──────── PROVIDED DATA ────────

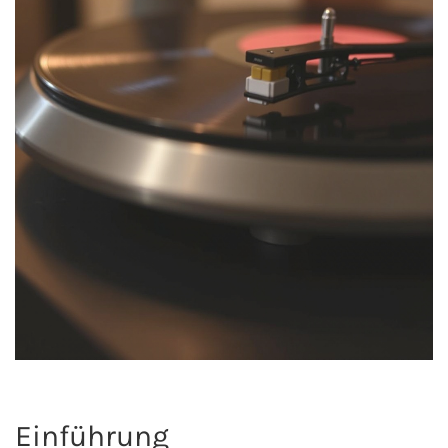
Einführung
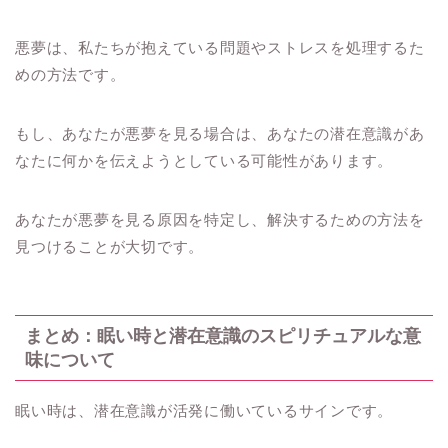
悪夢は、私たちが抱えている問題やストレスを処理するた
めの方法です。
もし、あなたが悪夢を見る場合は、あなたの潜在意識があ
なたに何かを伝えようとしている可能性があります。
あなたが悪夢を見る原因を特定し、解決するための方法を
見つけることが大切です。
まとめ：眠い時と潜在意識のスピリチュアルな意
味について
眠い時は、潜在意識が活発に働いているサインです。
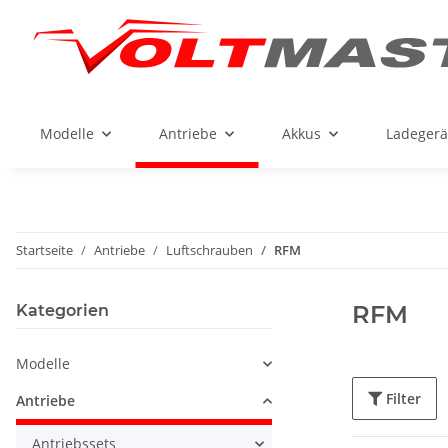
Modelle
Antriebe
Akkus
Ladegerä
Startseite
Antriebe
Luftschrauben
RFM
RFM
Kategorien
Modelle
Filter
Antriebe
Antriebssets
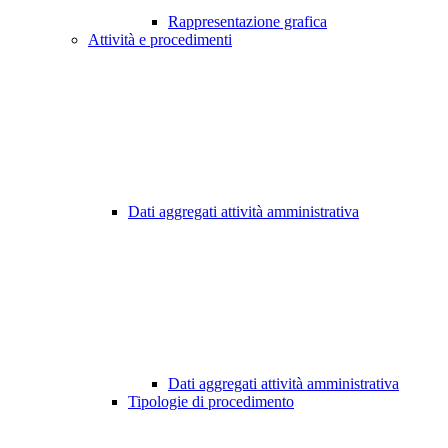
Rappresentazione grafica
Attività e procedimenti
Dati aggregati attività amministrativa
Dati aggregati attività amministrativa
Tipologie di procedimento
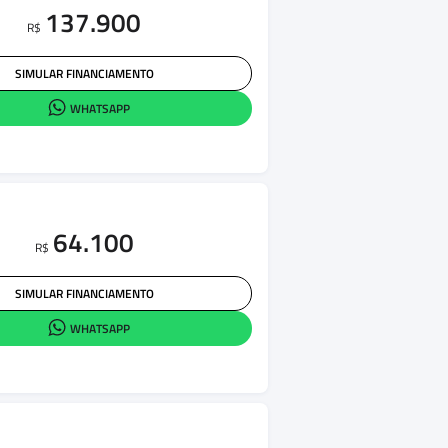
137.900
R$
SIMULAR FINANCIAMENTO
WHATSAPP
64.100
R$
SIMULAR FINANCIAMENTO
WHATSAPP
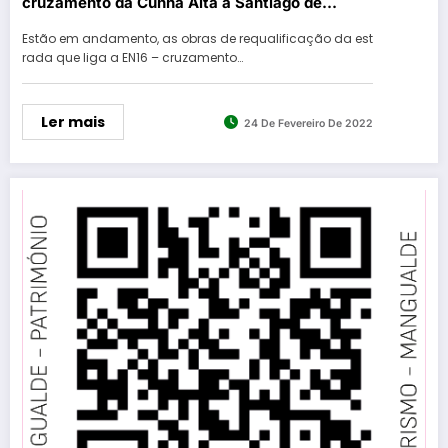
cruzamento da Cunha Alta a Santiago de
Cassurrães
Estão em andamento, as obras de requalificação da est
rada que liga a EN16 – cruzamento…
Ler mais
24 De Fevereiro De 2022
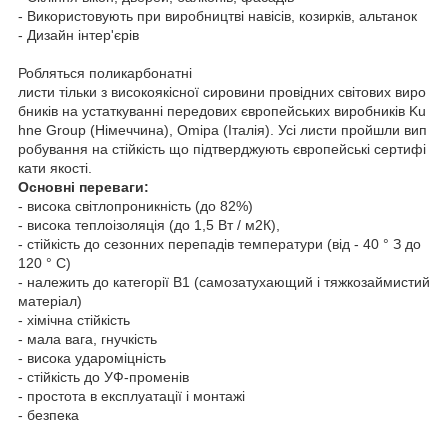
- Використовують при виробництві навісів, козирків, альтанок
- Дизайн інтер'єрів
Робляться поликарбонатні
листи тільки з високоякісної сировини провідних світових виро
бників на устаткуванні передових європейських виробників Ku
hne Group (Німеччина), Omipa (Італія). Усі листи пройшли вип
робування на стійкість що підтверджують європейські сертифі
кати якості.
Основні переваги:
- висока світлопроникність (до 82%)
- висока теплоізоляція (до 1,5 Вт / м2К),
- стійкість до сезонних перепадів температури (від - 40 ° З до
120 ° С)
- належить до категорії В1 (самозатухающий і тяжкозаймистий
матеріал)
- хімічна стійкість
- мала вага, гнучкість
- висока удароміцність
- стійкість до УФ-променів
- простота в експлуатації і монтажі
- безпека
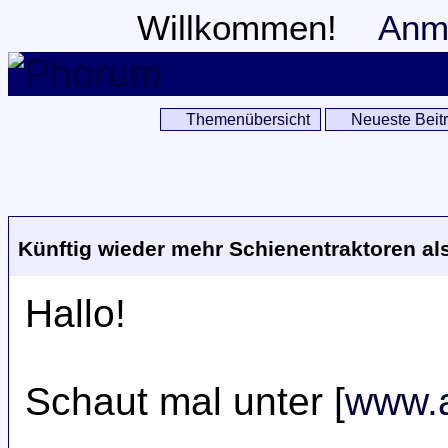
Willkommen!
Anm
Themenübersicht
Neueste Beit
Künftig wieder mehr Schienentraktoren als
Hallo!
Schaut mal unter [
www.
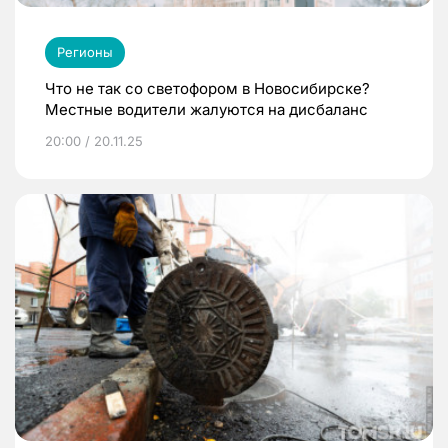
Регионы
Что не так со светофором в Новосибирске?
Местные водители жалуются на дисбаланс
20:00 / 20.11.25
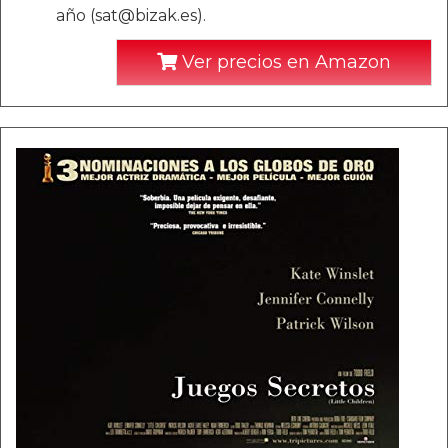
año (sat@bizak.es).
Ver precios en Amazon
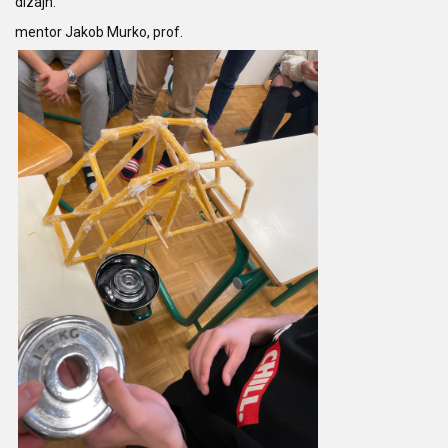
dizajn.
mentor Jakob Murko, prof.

────────
──────── PROVIDED DATA ────────

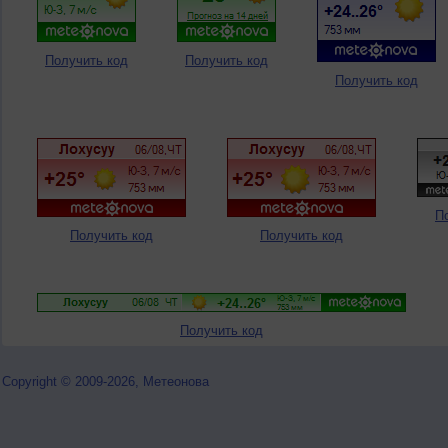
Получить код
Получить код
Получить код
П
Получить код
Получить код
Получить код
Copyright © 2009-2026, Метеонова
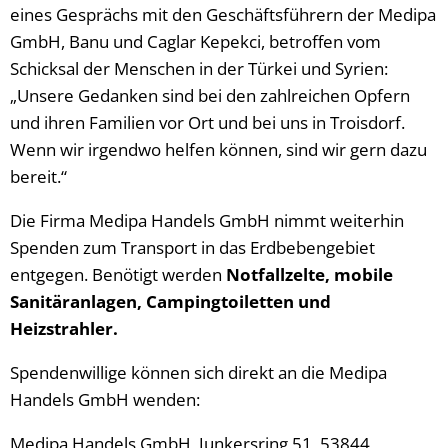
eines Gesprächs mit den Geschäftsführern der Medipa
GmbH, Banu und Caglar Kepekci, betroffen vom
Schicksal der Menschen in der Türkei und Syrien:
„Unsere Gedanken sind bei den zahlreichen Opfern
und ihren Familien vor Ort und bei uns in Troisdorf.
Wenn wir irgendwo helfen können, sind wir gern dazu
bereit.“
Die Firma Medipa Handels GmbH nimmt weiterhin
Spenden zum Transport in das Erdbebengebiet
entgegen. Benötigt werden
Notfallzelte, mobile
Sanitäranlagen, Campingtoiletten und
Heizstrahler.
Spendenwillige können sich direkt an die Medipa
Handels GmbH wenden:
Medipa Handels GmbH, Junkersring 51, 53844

────────
──────── PROVIDED DATA ────────

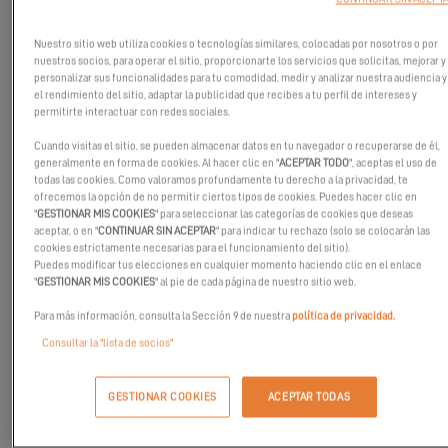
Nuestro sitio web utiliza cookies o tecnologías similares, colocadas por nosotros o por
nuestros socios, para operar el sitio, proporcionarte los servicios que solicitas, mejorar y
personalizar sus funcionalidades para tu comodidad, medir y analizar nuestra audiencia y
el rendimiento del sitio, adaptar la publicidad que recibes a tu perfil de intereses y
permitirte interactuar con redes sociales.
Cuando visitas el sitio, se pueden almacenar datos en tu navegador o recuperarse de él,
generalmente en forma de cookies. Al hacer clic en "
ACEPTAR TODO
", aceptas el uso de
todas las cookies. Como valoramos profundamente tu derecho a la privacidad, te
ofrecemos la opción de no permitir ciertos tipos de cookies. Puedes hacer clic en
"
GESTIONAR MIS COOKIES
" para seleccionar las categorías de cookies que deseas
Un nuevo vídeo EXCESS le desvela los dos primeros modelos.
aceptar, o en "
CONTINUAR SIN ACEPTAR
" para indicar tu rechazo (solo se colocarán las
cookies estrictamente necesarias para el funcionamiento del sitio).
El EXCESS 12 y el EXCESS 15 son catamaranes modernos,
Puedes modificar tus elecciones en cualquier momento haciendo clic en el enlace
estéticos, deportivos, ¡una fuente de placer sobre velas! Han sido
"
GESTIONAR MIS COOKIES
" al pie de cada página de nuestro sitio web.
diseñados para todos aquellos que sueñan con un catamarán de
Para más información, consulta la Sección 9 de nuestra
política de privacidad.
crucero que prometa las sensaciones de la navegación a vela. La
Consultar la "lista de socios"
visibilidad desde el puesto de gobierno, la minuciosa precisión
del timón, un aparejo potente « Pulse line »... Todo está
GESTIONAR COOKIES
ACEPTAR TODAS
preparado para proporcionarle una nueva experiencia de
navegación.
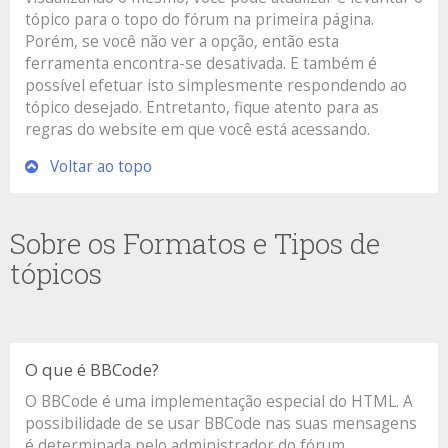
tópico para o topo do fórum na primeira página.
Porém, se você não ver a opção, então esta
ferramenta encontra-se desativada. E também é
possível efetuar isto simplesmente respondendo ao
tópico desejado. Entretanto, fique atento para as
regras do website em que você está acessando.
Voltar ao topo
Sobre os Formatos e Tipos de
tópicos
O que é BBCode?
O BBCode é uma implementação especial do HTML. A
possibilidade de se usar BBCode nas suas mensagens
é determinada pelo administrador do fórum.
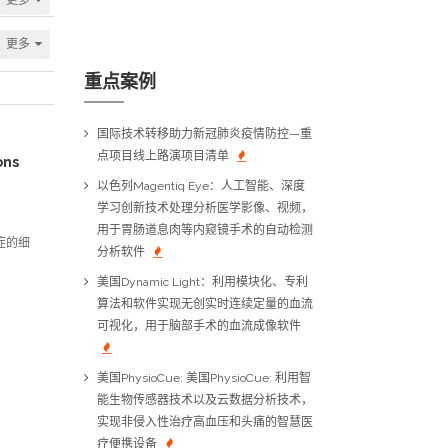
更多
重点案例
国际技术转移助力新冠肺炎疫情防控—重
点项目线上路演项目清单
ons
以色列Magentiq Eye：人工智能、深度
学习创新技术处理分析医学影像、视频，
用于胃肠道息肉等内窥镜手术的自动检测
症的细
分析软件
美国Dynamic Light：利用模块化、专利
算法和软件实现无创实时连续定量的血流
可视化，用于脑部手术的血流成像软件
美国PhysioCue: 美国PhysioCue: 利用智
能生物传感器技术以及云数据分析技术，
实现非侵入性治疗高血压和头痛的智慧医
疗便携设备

────────

-- DESCRIPTION OF THE TASK --
The answer should be one number, namely how many lines of the entries above include the string "стійкість".

-- ANSWER SPACE --
4